JoAnne Artman Gallery is pleased to present Technicolor west, a dynamic group exhibition featuring works by Billy Schenck, Chris Watts, and Greg Miller. Reimagining the mythology of the West through a vivid, contemporary lens, the exhibition brings together three distinct voices united by a shared fascination with cinematic narrative, bold color, and the enduring iconography of cowboy culture.
Drawing on the visual language of classic Western films, advertising, and pop culture, Technicolor west transforms familiar archetypes, gunslingers, heroines, and outlaws, into striking, graphic compositions. Saturated hues and heightened contrasts replace dusty realism, offering a vision of the West that feels both nostalgic and newly imagined. Here, the frontier is not merely remembered, but represented with a deliberate sense of allure.
Billy Schenck, widely recognized as a pioneer of Western Pop, distills the genre to its essential forms.
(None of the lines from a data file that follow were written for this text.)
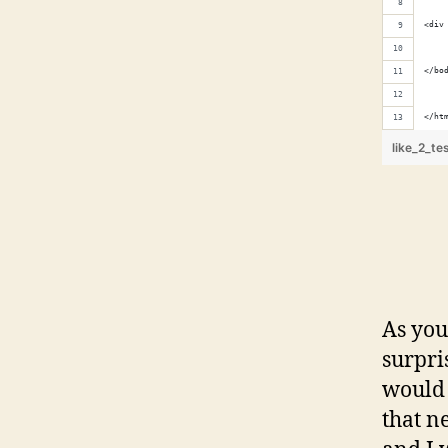
<div
</bo
</ht
like_2_te
As you
surpri
would 
that n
His compositions, marked by sharp edges and luminous color fields, evoke the drama of mid-century cinema while introducing a distinctly modern clarity. Schenck’s work captures moments of tension and spectacle, where gesture and gaze carry the weight of narrative.
Chris Watts repositions the female figure at the center of the Western mythos. Watts’ heroines are poised, self-possessed, and vividly rendered, challenging traditional depictions of women in western narratives. Through commanding palettes and precise environments, Watts constructs a West that feels both empowered and brilliant, where identity and presence take precedence over convention.
Greg Miller brings a layered, tactile dimension to the exhibition through mixed-media works that incorporate collage alongside painterly gesture. His compositions merge pop sensibility with psychological depth, placing figures within fragmented and emotionally charged spaces. Miller’s work suggests a version of the West shaped as much by contemporary culture and collective imagination as by lived history.
Together, these artists present a vision of the West that is less about place and more about perception where myth, media, and memory converge. Technicolor west invites viewers to experience the frontier not as a fixed past, but as an evolving image: confident, stylized, and undeniably alive.
These artists’ work will inspire, provoke, engage and mesmerize. With visual perceptions always changing, peek behind the stories told and you're sure to find the right artistic expression.